● TASK DETAILS
A verbatim copy of the data is wanted, minus any picture in it.
——————
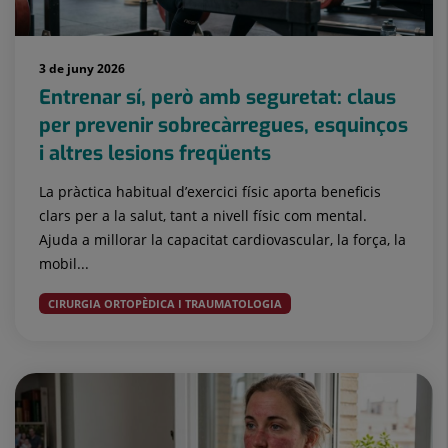
3 de juny 2026
Entrenar sí, però amb seguretat: claus
per prevenir sobrecàrregues, esquinços
i altres lesions freqüents
La pràctica habitual d’exercici físic aporta beneficis
clars per a la salut, tant a nivell físic com mental.
Ajuda a millorar la capacitat cardiovascular, la força, la
mobil...
CIRURGIA ORTOPÈDICA I TRAUMATOLOGIA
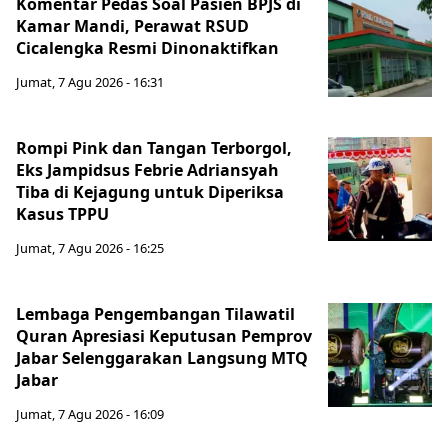
Komentar Pedas Soal Pasien BPJS di
Kamar Mandi, Perawat RSUD
Cicalengka Resmi Dinonaktifkan
Jumat, 7 Agu 2026 - 16:31
Rompi Pink dan Tangan Terborgol,
Eks Jampidsus Febrie Adriansyah
Tiba di Kejagung untuk Diperiksa
Kasus TPPU
Jumat, 7 Agu 2026 - 16:25
Lembaga Pengembangan Tilawatil
Quran Apresiasi Keputusan Pemprov
Jabar Selenggarakan Langsung MTQ
Jabar
Jumat, 7 Agu 2026 - 16:09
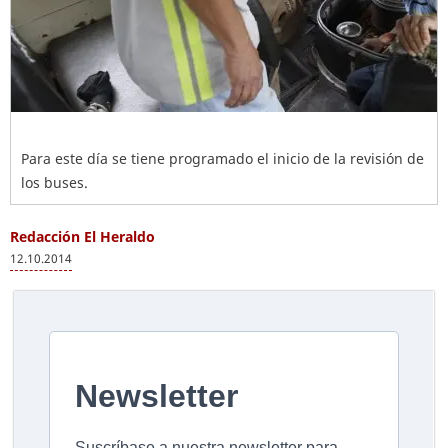
Para este día se tiene programado el inicio de la revisión de
los buses.
Redacción El Heraldo
12.10.2014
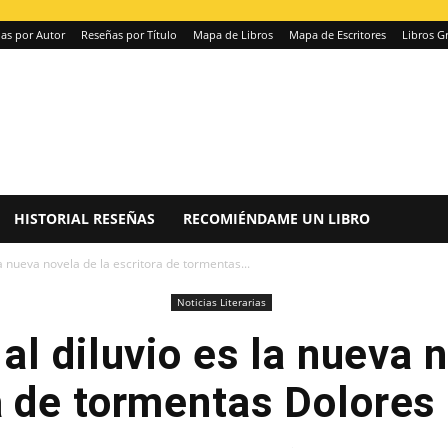
as por Autor
Reseñas por Título
Mapa de Libros
Mapa de Escritores
Libros Gr
HISTORIAL RESEÑAS
RECOMIÉNDAME UN LIBRO
a nueva novela de la escritora de tormentas...
Noticias Literarias
al diluvio es la nueva n
a de tormentas Dolore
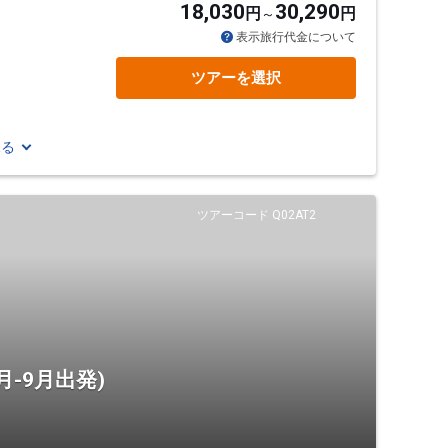
18,030
30,290
円
円
通
表示旅行代金について
ツアーを選択
見る
ツアーコード Q02AT2
-9月出発)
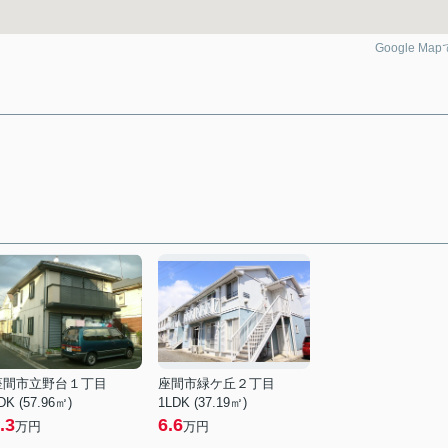
Google Ma
座間市立野台１丁目
座間市緑ケ丘２丁目
DK (57.96㎡)
1LDK (37.19㎡)
.3
6.6
万円
万円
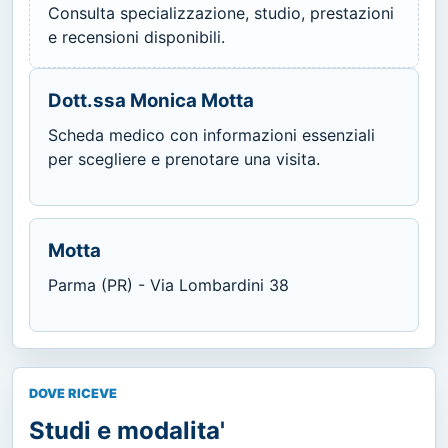
Consulta specializzazione, studio, prestazioni
e recensioni disponibili.
Dott.ssa Monica Motta
Scheda medico con informazioni essenziali
per scegliere e prenotare una visita.
Motta
Parma (PR) - Via Lombardini 38
DOVE RICEVE
Studi e modalita'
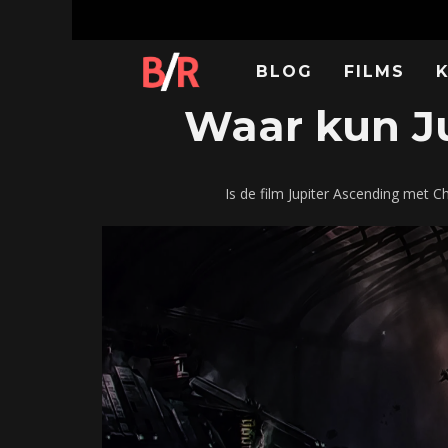
BLOG
FILMS
Waar kun Ju
Is de film Jupiter Ascending met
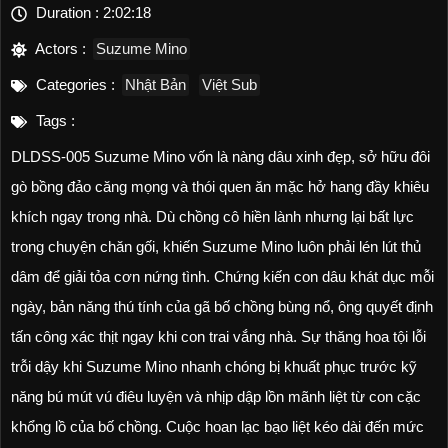
Duration :
2:02:18
Actors :
Suzume Mino
Categories :
Nhật Bản
Việt Sub
Tags :
DLDSS-005 Suzume Mino vốn là nàng dâu xinh đẹp, sở hữu đôi
gò bồng đảo căng mọng và thói quen ăn mặc hở hang đầy khiêu
khích ngay trong nhà. Dù chồng cô hiền lành nhưng lại bất lực
trong chuyện chăn gối, khiến Suzume Mino luôn phải lén lút thủ
dâm để giải tỏa cơn nứng tình. Chứng kiến con dâu khát dục mỗi
ngày, bản năng thú tính của gã bố chồng bùng nổ, ông quyết định
tấn công xác thịt ngay khi con trai vắng nhà. Sự thăng hoa tội lỗi
trỗi dậy khi Suzume Mino nhanh chóng bị khuất phục trước kỹ
năng bú mút vú điêu luyện và nhịp dập lồn mãnh liệt từ con cặc
khổng lồ của bố chồng. Cuộc hoan lạc bạo liệt kéo dài đến mức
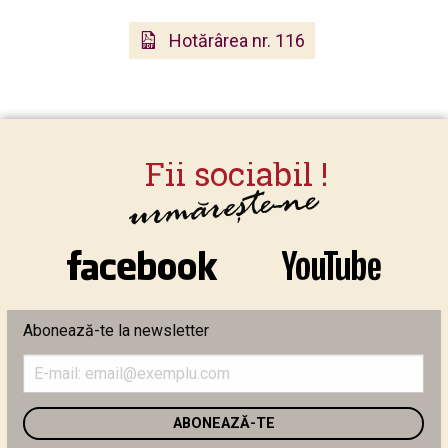
Hotărârea nr. 116
Abonează-te la newsletter
Introduceți
adresa
de
email
în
——————
● PROBLEM SOLUTION
3 de juny 2026
Entrenar sí, però amb seguretat: claus
per prevenir sobrecàrregues, esquinços
i altres lesions freqüents
La pràctica habitual d’exercici físic aporta beneficis
clars per a la salut, tant a nivell físic com mental.
Ajuda a millorar la capacitat cardiovascular, la força, la
mobil...
CIRURGIA ORTOPÈDICA I TRAUMATOLOGIA
Komentar Pedas Soal Pasien BPJS di
Kamar Mandi, Perawat RSUD
Cicalengka Resmi Dinonaktifkan
Jumat, 7 Agu 2026 - 16:31
Rompi Pink dan Tangan Terborgol,
Eks Jampidsus Febrie Adriansyah
Tiba di Kejagung untuk Diperiksa
Kasus TPPU
Jumat, 7 Agu 2026 - 16:25
Lembaga Pengembangan Tilawatil
Quran Apresiasi Keputusan Pemprov
Jabar Selenggarakan Langsung MTQ
Jabar
Jumat, 7 Agu 2026 - 16:09
Para este día se tiene programado el inicio de la revisión de
los buses.
Redacción El Heraldo
12.10.2014
as por Autor
Reseñas por Título
Mapa de Libros
Mapa de Escritores
Libros Gr
HISTORIAL RESEÑAS
RECOMIÉNDAME UN LIBRO
a nueva novela de la escritora de tormentas...
Noticias Literarias
al diluvio es la nueva n
a de tormentas Dolore
18,030
30,290
円
円
通
表示旅行代金について
ツアーを選択
見る
ツアーコード Q02AT2
-9月出発)
Google Ma
座間市立野台１丁目
座間市緑ケ丘２丁目
DK (57.96㎡)
1LDK (37.19㎡)
.3
6.6
万円
万円
Consulta specializzazione, studio, prestazioni
e recensioni disponibili.
Dott.ssa Monica Motta
Scheda medico con informazioni essenziali
per scegliere e prenotare una visita.
Motta
Parma (PR) - Via Lombardini 38
DOVE RICEVE
Studi e modalita'
BLOG
FILMS
Waar kun Ju
Is de film Jupiter Ascending met
Duration :
2:02:18
Actors :
Suzume Mino
Categories :
Nhật Bản
Việt Sub
Tags :
DLDSS-005 Suzume Mino vốn là nàng dâu xinh đẹp, sở hữu đôi
gò bồng đảo căng mọng và thói quen ăn mặc hở hang đầy khiêu
khích ngay trong nhà. Dù chồng cô hiền lành nhưng lại bất lực
trong chuyện chăn gối, khiến Suzume Mino luôn phải lén lút thủ
dâm để giải tỏa cơn nứng tình. Chứng kiến con dâu khát dục mỗi
ngày, bản năng thú tính của gã bố chồng bùng nổ, ông quyết định
tấn công xác thịt ngay khi con trai vắng nhà. Sự thăng hoa tội lỗi
trỗi dậy khi Suzume Mino nhanh chóng bị khuất phục trước kỹ
năng bú mút vú điêu luyện và nhịp dập lồn mãnh liệt từ con cặc
khổng lồ của bố chồng. Cuộc hoan lạc bạo liệt kéo dài đến mức
Hotărârea nr. 116
Abonează-te la newsletter
Introduceți
adresa
de
email
în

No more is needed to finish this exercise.